On her day off, Stephanie and Hastings go out on a date in the desert. They narrowly miss getting squashed by falling rocks, but then they don’t hang around long enough to see the giant tarantula climbing up the other side of the mountain.

The sheriff calls Hastings again, and now farm animals in the area are being stripped down to the bone. We see the tarantula, big as a house, stalking the horses in their corral. The farmer sees it, takes a shot, and is killed by the spider. There’s some wet stuff left behind, and Hastings says it’s some kind of insect venom.

Stephanie calls, and Deemer is looking horrible. She screams, and Hastings rushes out to help. Deemer explains that Jacobs and Paul starting experimenting on themselves with the nutrient, and acromegaly was the side effect.
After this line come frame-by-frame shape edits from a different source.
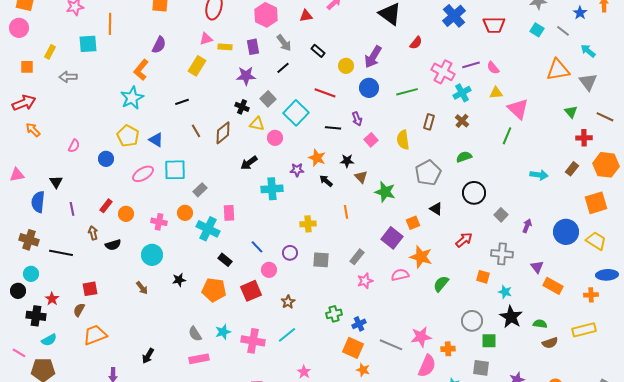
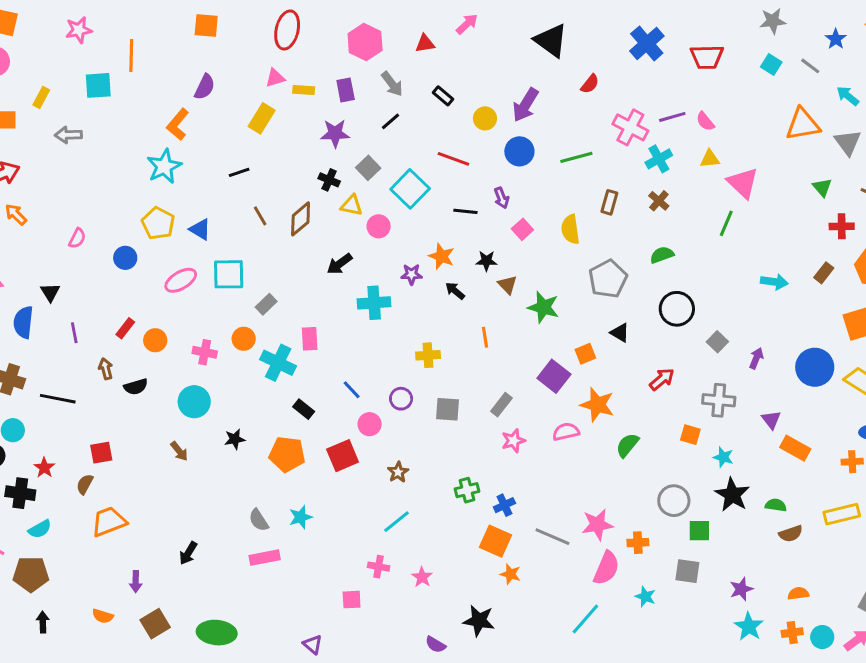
pink cross: (253, 341) -> (379, 567), moved, size x0.6

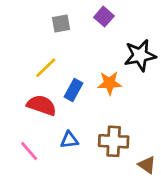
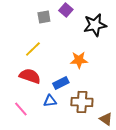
purple square: (104, 17) -> (66, 10), moved
black star: (140, 55) -> (95, 25), moved
blue rectangle: (73, 90) -> (61, 83), moved, turned 35

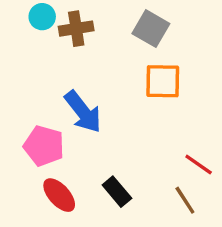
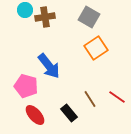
orange square: (163, 81) -> (96, 48), turned -35
brown line: (185, 200) -> (90, 99), moved

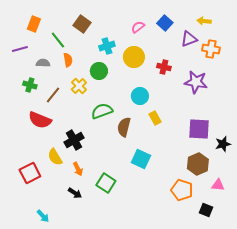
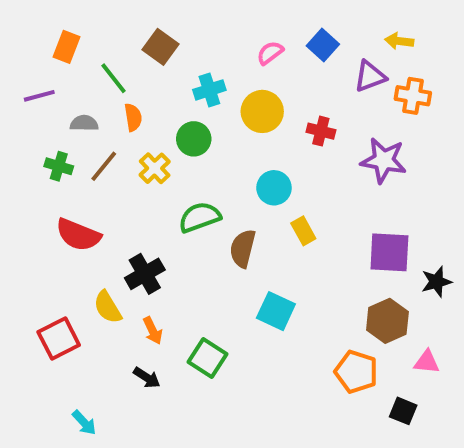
brown line: (53, 95) -> (104, 166), moved

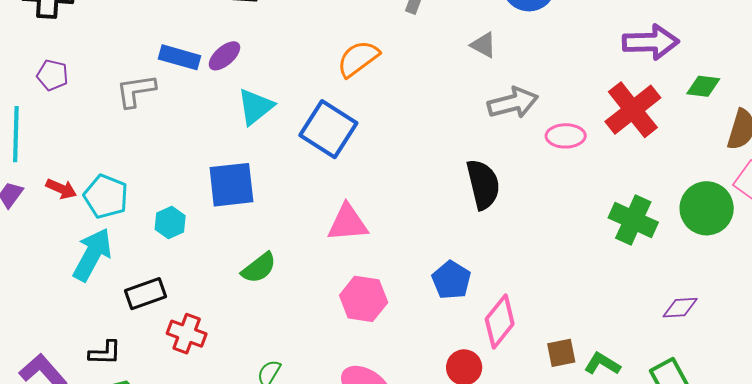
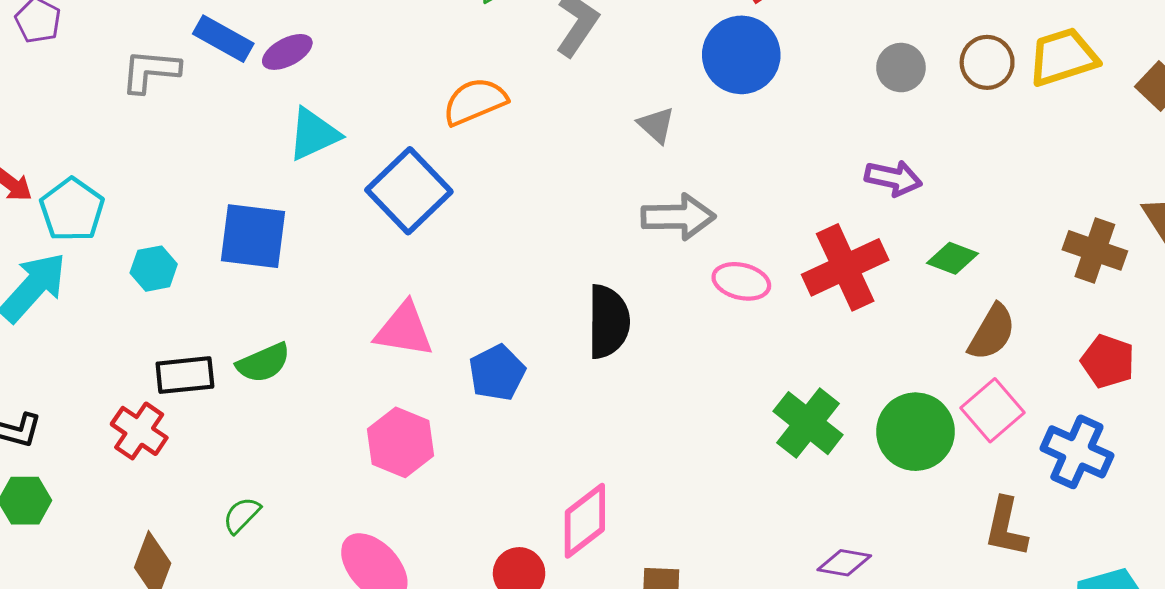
purple arrow: (651, 42) -> (893, 178), size x0.7
blue pentagon: (451, 280) -> (497, 373), moved
black rectangle: (145, 294) -> (185, 375), moved

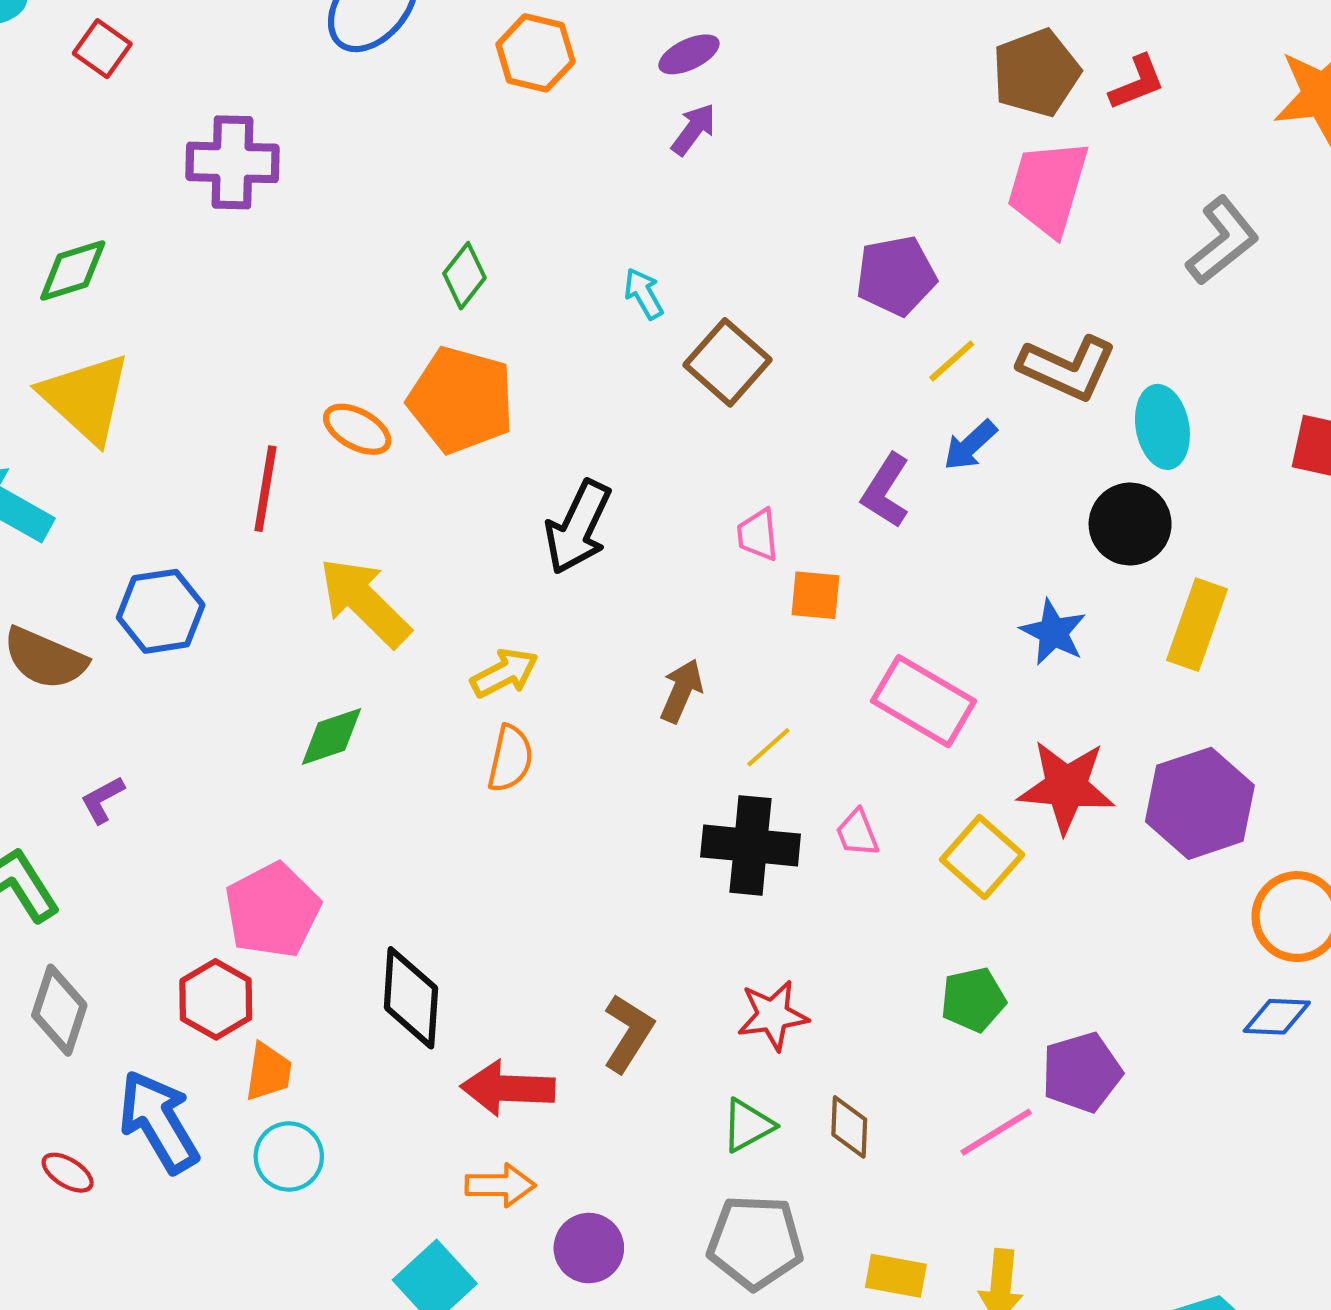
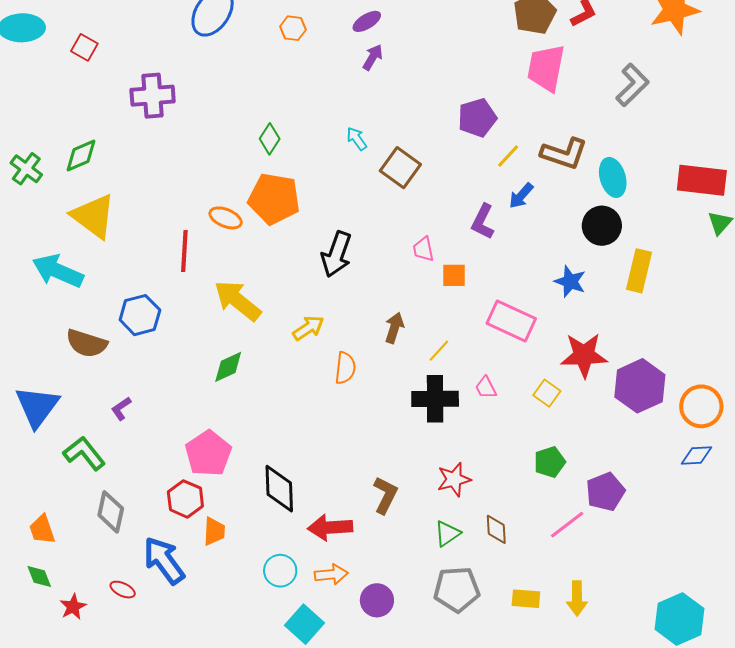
orange hexagon: (536, 53) -> (293, 28), size x0.7
orange semicircle: (510, 759) -> (345, 368), moved
purple hexagon: (1200, 803) -> (640, 386), moved
yellow square: (982, 857) -> (547, 393), size x0.7
cyan circle: (289, 1156) -> (280, 571), moved

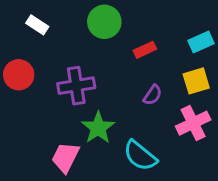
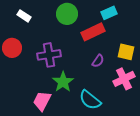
cyan rectangle: (201, 42) -> (109, 13), moved
red rectangle: (145, 50) -> (93, 32), size x1.6
yellow square: (196, 81) -> (126, 52), turned 30

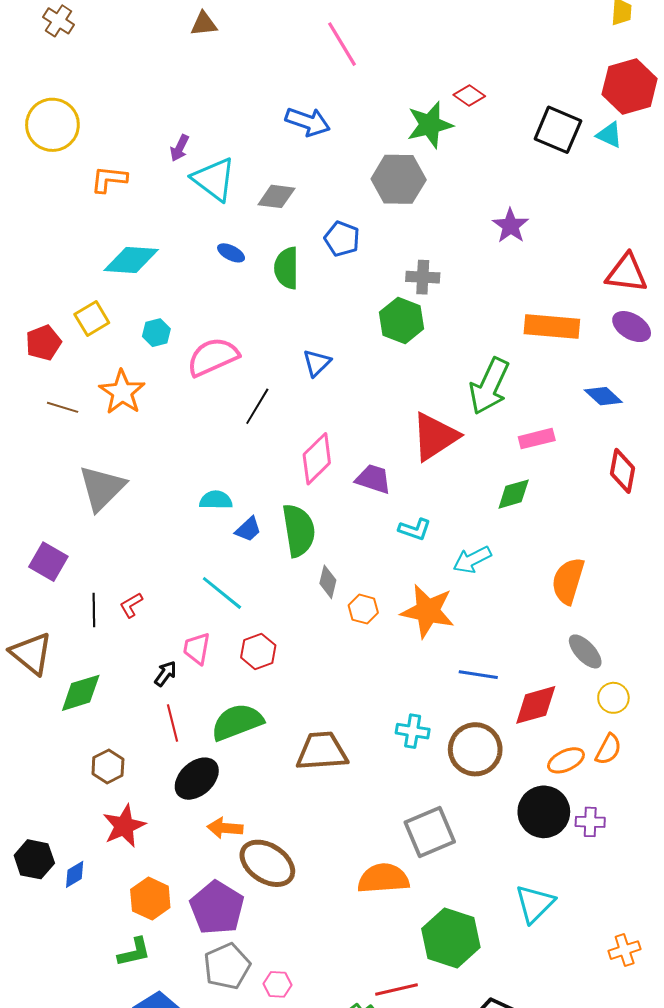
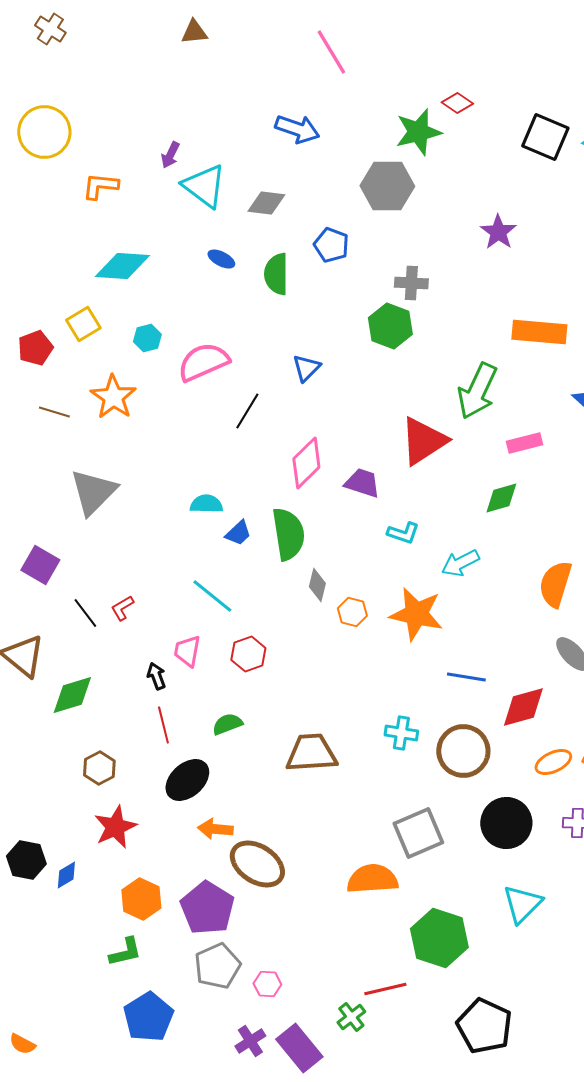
black line: (94, 610) -> (85, 613), turned -36
black arrow: (165, 674) -> (156, 676), turned -56
green semicircle: (237, 722) -> (227, 724), size x0.6
black circle: (544, 812) -> (506, 823), moved

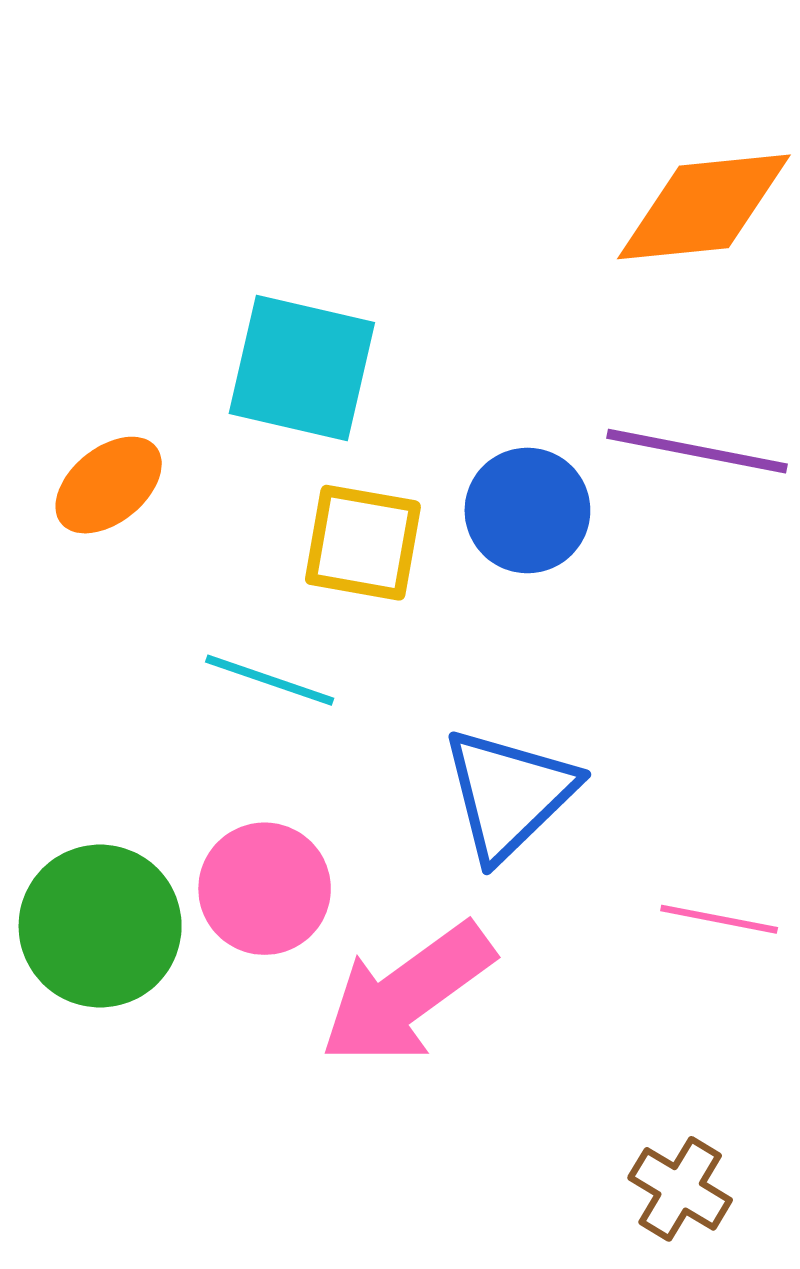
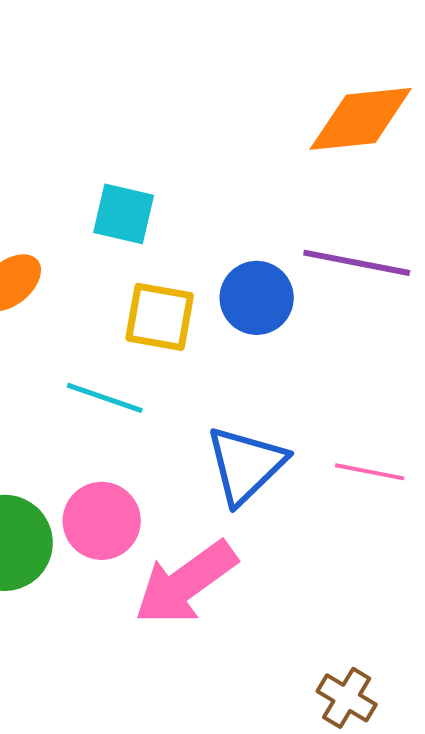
cyan square: (302, 368) -> (124, 214), size x0.7
pink line: (719, 919) -> (370, 472), moved

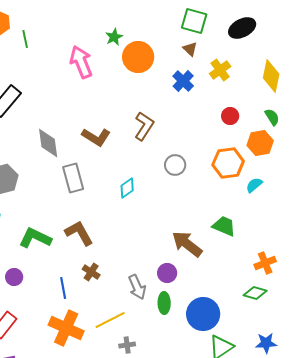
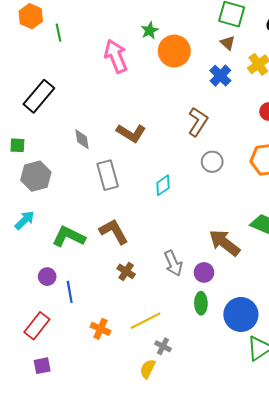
brown L-shape: (144, 126) -> (198, 122), moved
gray diamond: (48, 143) -> (82, 139), size x0.7
gray arrow: (137, 287) -> (173, 263), moved
blue line: (63, 288) -> (70, 292), moved
orange cross: (66, 328) -> (100, 329), size x0.6
gray cross: (127, 345) -> (163, 346), turned 35

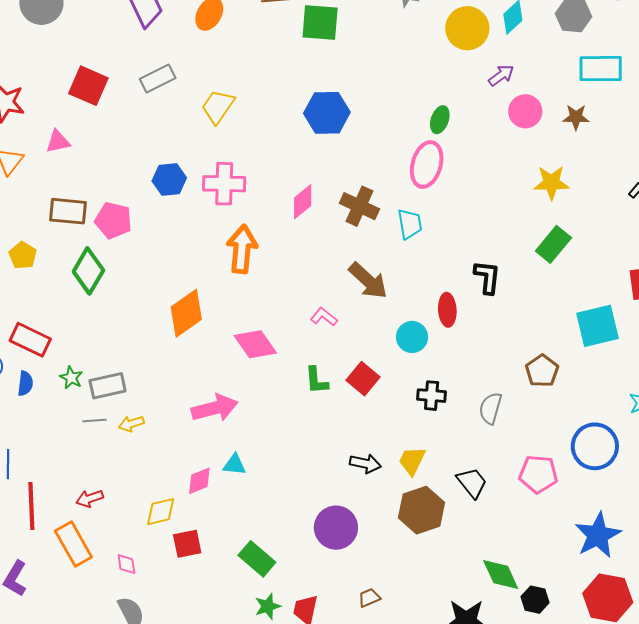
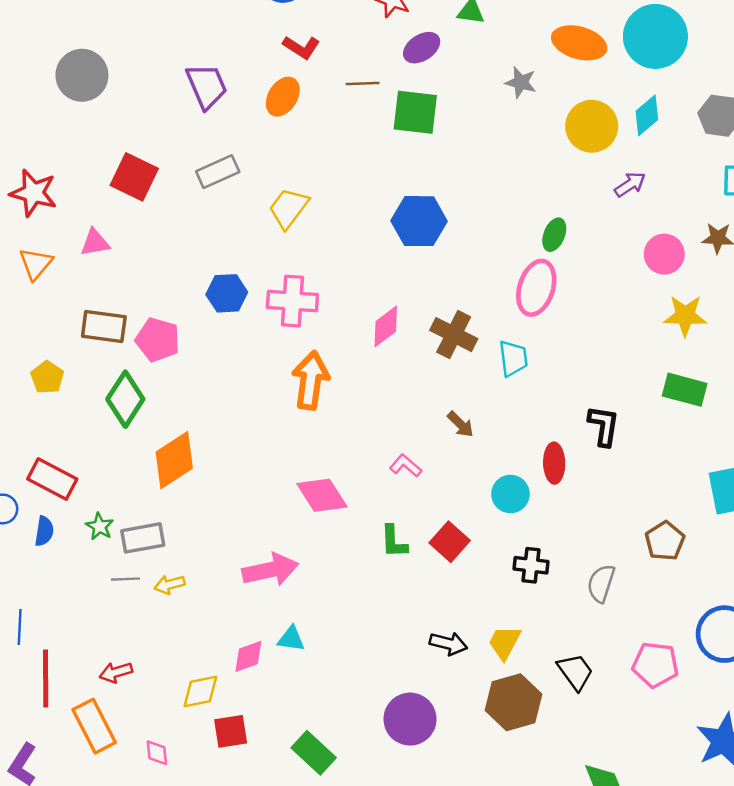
pink circle: (525, 111) -> (664, 254), moved
green rectangle: (553, 244) -> (685, 390), turned 63
brown arrow: (368, 281) -> (461, 424), size x0.6
orange diamond: (186, 313) -> (174, 460), moved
Deemer brags about his giant rat, guinea pig, and tarantula.

Hastings immediately picks up on the tarantula connection. He sees an expert on tarantulas who explains all about the spider.

All the phone lines suddenly stop working in town; the spider has knocked out the phone cables. The spider attacks Deemer’s house, and Stephanie runs out the front door when it tears open the roof to get Deemer. She drives off with Hastings towards town, and the spider follows. The police set up submachine guns, but that doesn’t work.

They call in the army with dynamite, napalm, and everything they’ve got. Can they keep the monster out of town? They mine the road with dynamite. But that doesn’t help. The Air Force comes in, and they shoot it with missiles. Finally, it catches fire from the napalm and missiles, and it stops just outside of town. Has mankind learned its lesson?

Commentary

The effects for the giant lab animals in Deemer’s lab are excellent— they looked real to me. Most of the giant spider effects are well done also, but they are darker than everything else in the film, which takes away from the aesthetic a lot. Many of the spider shots are just a big black blur on the screen.

There’s really no mystery here; we see all along what’s going on. It’s suspenseful, since it keeps getting bigger and bigger and the deaths start stacking up. At what point will it become too big to stop?

Clint Eastwood has his second uncredited film appearance as a fighter pilot in the climax.